*** Begin section ***
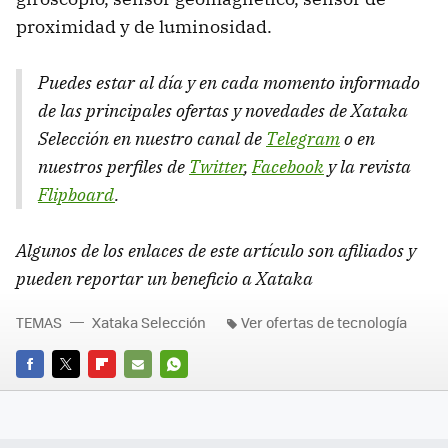
proximidad y de luminosidad.
Puedes estar al día y en cada momento informado
de las principales ofertas y novedades de Xataka
Selección en nuestro canal de
Telegram
o en
nuestros perfiles de
Twitter
,
Facebook
y la revista
Flipboard
.
Algunos de los enlaces de este artículo son afiliados y
pueden reportar un beneficio a Xataka
TEMAS
Xataka Selección
Ver ofertas de tecnología
FACEBOOK
TWITTER
FLIPBOARD
E-
WHATSAPP
MAIL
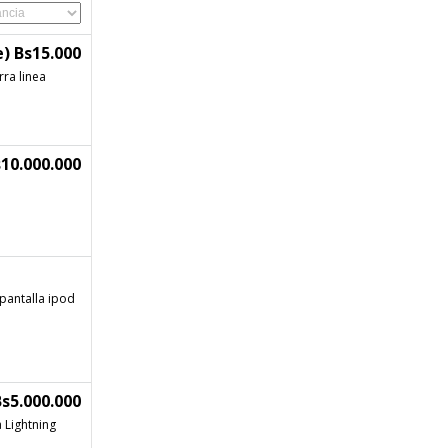
) Bs15.000
ra linea
10.000.000
pantalla ipod
s5.000.000
 Lightning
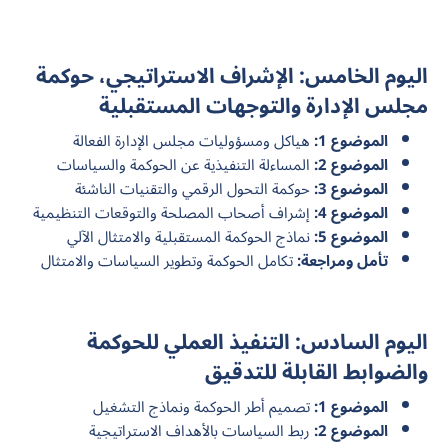
اليوم الخامس: الإشراف الاستراتيجي، حوكمة
مجلس الإدارة والتوجهات المستقبلية
الموضوع 1:
هياكل ومسؤوليات مجلس الإدارة الفعالة
الموضوع 2:
المساءلة التنفيذية عن الحوكمة والسياسات
الموضوع 3:
حوكمة التحول الرقمي والتقنيات الناشئة
الموضوع 4:
إشراف أصحاب المصلحة والتوقعات التنظيمية
الموضوع 5:
نماذج الحوكمة المستقبلية والامتثال الآلي
تأمل ومراجعة:
تكامل الحوكمة وتطوير السياسات والامتثال
اليوم السادس: التنفيذ العملي للحوكمة
والضوابط القابلة للتدقيق
الموضوع 1:
تصميم أطر الحوكمة ونماذج التشغيل
الموضوع 2:
ربط السياسات بالأهداف الاستراتيجية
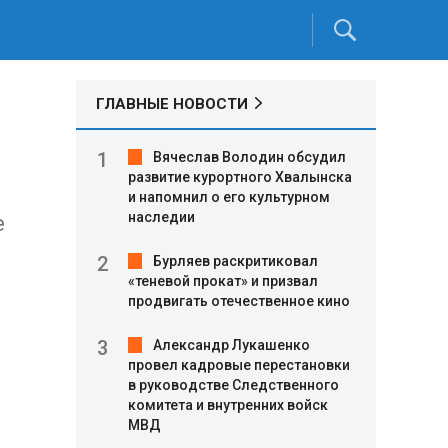
ГЛАВНЫЕ НОВОСТИ
Вячеслав Володин обсудил
развитие курортного Хвалынска
и напомнил о его культурном
наследии
е
Бурляев раскритиковал
«теневой прокат» и призвал
продвигать отечественное кино
Александр Лукашенко
провел кадровые перестановки
в руководстве Следственного
комитета и внутренних войск
МВД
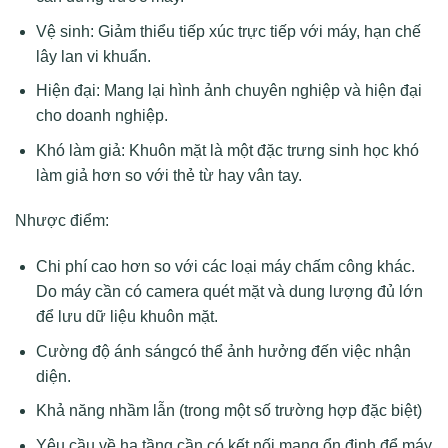
Vệ sinh: Giảm thiểu tiếp xúc trực tiếp với máy, hạn chế
lây lan vi khuẩn.
Hiện đại: Mang lại hình ảnh chuyên nghiệp và hiện đại
cho doanh nghiệp.
Khó làm giả: Khuôn mặt là một đặc trưng sinh học khó
làm giả hơn so với thẻ từ hay vân tay.
Nhược điểm:
Chi phí cao hơn so với các loại máy chấm công khác.
Do máy cần có camera quét mặt và dung lượng đủ lớn
để lưu dữ liệu khuôn mặt.
Cường độ ánh sángcó thể ảnh hưởng đến việc nhận
diện.
Khả năng nhầm lẫn (trong một số trường hợp đặc biệt)
Yêu cầu về hạ tầng cần có kết nối mạng ổn định để máy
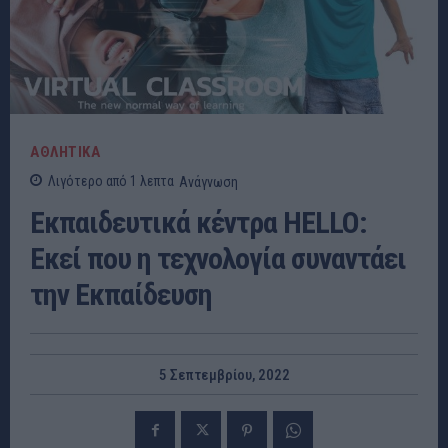
ΑΘΛΗΤΙΚΑ
Λιγότερο από 1
λεπτα
Ανάγνωση
Εκπαιδευτικά κέντρα HELLO:
Εκεί που η τεχνολογία συναντάει
την Εκπαίδευση
5 Σεπτεμβρίου, 2022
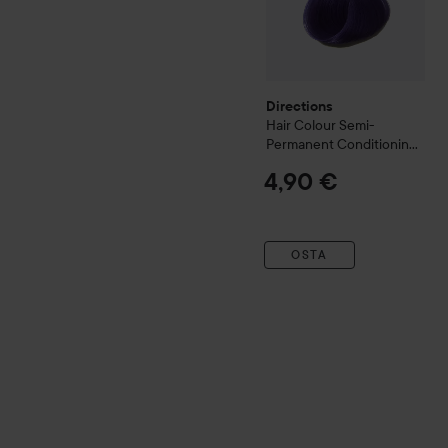
Directions
Hair Colour
Semi-
Permanent Conditioning
Hair Colour
Violet
4,90 €
OSTA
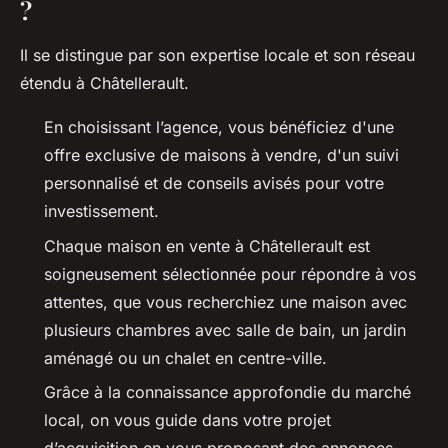
?
Il se distingue par son expertise locale et son réseau
étendu à Châtellerault.
En choisissant l’agence, vous bénéficiez d'une
offre exclusive de maisons à vendre, d'un suivi
personnalisé et de conseils avisés pour votre
investissement.
Chaque maison en vente à Châtellerault est
soigneusement sélectionnée pour répondre à vos
attentes, que vous recherchiez une maison avec
plusieurs chambres avec salle de bain, un jardin
aménagé ou un chalet en centre-ville.
Grâce à la connaissance approfondie du marché
local, on vous guide dans votre projet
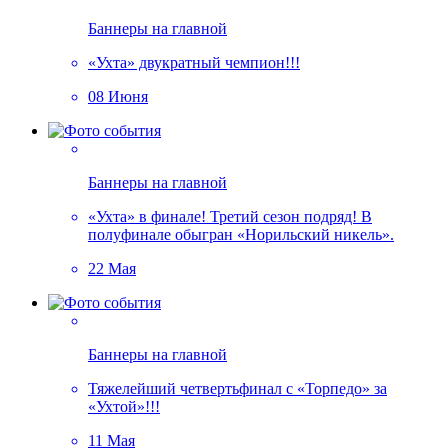
Баннеры на главной
«Ухта» двукратный чемпион!!!
08 Июня
Баннеры на главной
«Ухта» в финале! Третий сезон подряд! В
полуфинале обыгран «Норильский никель».
22 Мая
Баннеры на главной
Тяжелейший четвертьфинал с «Торпедо» за
«Ухтой»!!!
11 Мая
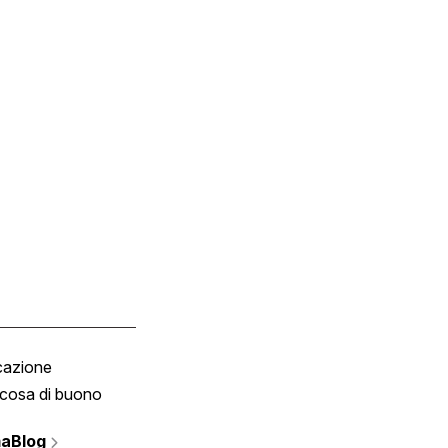
cazione
Tombola
cosa di buono
Fumetto
Vignette
aBlog
Scrivici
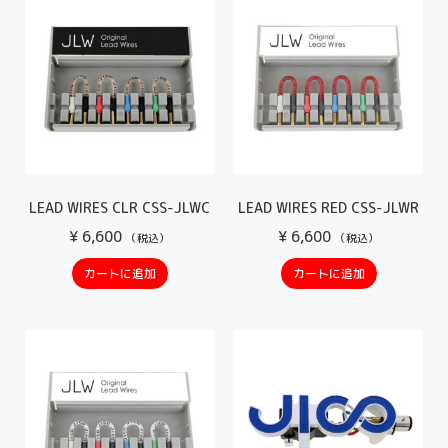
LEAD WIRES CLR CSS-JLWC
LEAD WIRES RED CSS-JLWR
¥
6,600
¥
6,600
（税込）
（税込）
カートに追加
カートに追加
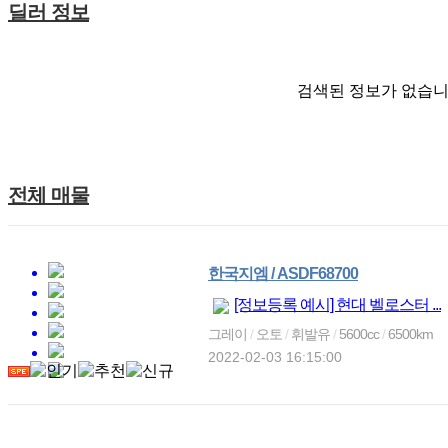
딜러 정보
검색된 정보가 없습니
전체 매물
한국지엠 / ASDF68700
[정보등록 예시] 현대 벨로스터 ...
그레이
/
오토
/
휘발유
/
5600cc
/
6500km
2022-02-03 16:15:00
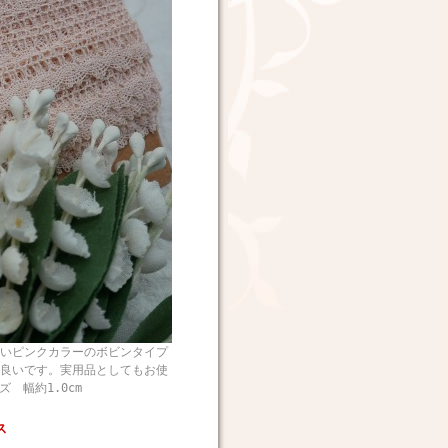
いピンクカラーのボビンタイプ
良いです。実用品としてもお使
ズ 幅約1.0cm
ス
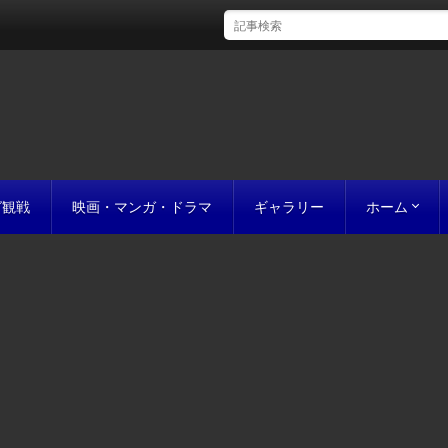
グ観戦
映画・マンガ・ドラマ
ギャラリー
ホーム
初めての方
完成までの
原稿の作り
誰にでも名作
お値段につ
お見積り
私たちのこ
ポリシー
サイトマッ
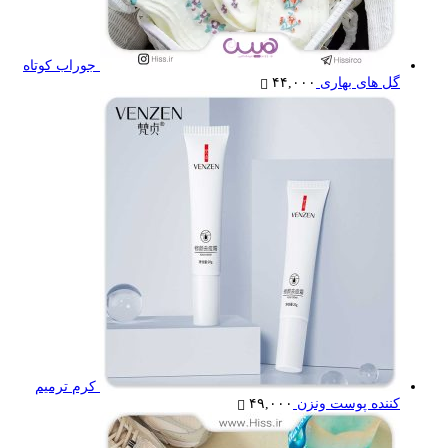
جوراب کوتاه
گل های بهاری
۴۴,۰۰۰
کرم ترمیم
کننده پوست ونزن
۴۹,۰۰۰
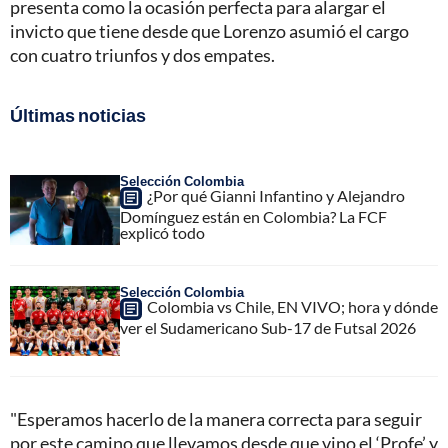
presenta como la ocasión perfecta para alargar el
invicto que tiene desde que Lorenzo asumió el cargo
con cuatro triunfos y dos empates.
Últimas noticias
Selección Colombia
¿Por qué Gianni Infantino y Alejandro
Domínguez están en Colombia? La FCF
explicó todo
Selección Colombia
Colombia vs Chile, EN VIVO; hora y dónde
ver el Sudamericano Sub-17 de Futsal 2026
"Esperamos hacerlo de la manera correcta para seguir
por este camino que llevamos desde que vino el ‘Profe’ y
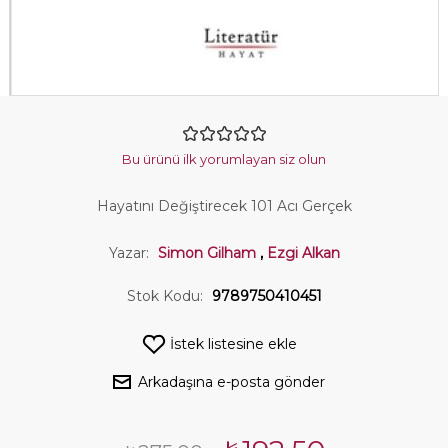
Bu ürünü ilk yorumlayan siz olun
Hayatını Değiştirecek 101 Acı Gerçek
Yazar:
Simon Gilham
,
Ezgi Alkan
Stok Kodu:
9789750410451
İstek listesine ekle
Arkadaşına e-posta gönder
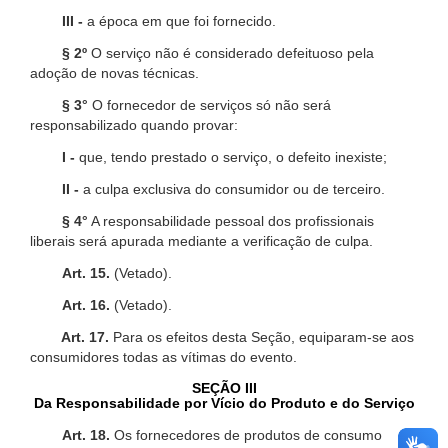
III -
a época em que foi fornecido.
§ 2º
O serviço não é considerado defeituoso pela
adoção de novas técnicas.
§ 3°
O fornecedor de serviços só não será
responsabilizado quando provar:
I -
que, tendo prestado o serviço, o defeito inexiste;
II -
a culpa exclusiva do consumidor ou de terceiro.
§ 4°
A responsabilidade pessoal dos profissionais
liberais será apurada mediante a verificação de culpa.
Art. 15.
(Vetado).
Art. 16.
(Vetado).
Art. 17.
Para os efeitos desta Seção, equiparam-se aos
consumidores todas as vítimas do evento.
SEÇÃO III
Da Responsabilidade por Vício do Produto e do Serviço
Art. 18.
Os fornecedores de produtos de consumo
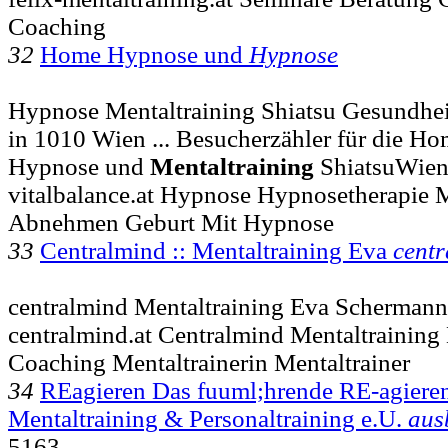
Coaching
32
Home Hypnose und
Hypnose
Hypnose Mentaltraining Shiatsu Gesundheit
in 1010 Wien ... Besucherzähler für die 
Hypnose und
Mentaltraining
ShiatsuWien
vitalbalance.at Hypnose Hypnosetherapie M
Abnehmen Geburt Mit Hypnose
33
Centralmind :: Mentaltraining Eva
cent
centralmind Mentaltraining Eva Schermann
centralmind.at Centralmind Mentaltrainin
Coaching Mentaltrainerin Mentaltrainer
34
REagieren Das fuuml;hrende RE-agieren -
Mentaltraining & Personaltraining e.U.
aus
5163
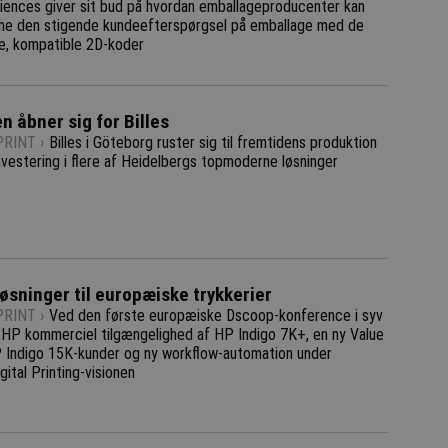
ciences giver sit bud på hvordan emballageproducenter kan
 den stigende kundeefterspørgsel på emballage med de
de, kompatible 2D-koder
n åbner sig for Billes
RINT ›
Billes i Göteborg ruster sig til fremtidens produktion
nvestering i flere af Heidelbergs topmoderne løsninger
øsninger til europæiske trykkerier
RINT ›
Ved den første europæiske Dscoop-konference i syv
r HP kommerciel tilgængelighed af HP Indigo 7K+, en ny Value
P Indigo 15K-kunder og ny workflow-automation under
ital Printing-visionen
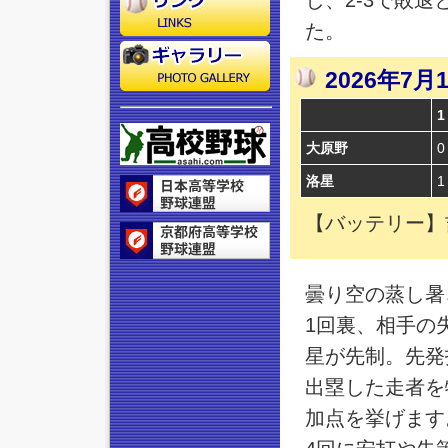
し、2-3で敗
た。
2026年
1
大原野
0
洛星
1
【バッテリー】吉田
曇り空の蒸し暑
1回裏、相手の
星が先制。先発
出塁した走者を
加点を挙げます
*** End section ***
» Task description: All lines of the listing that contain the word "sinh" should be copied out.

» Solved exercise:
Vệ sinh: Giảm thiểu tiếp xúc trực tiếp với máy, hạn chế
Khó làm giả: Khuôn mặt là một đặc trưng sinh học khó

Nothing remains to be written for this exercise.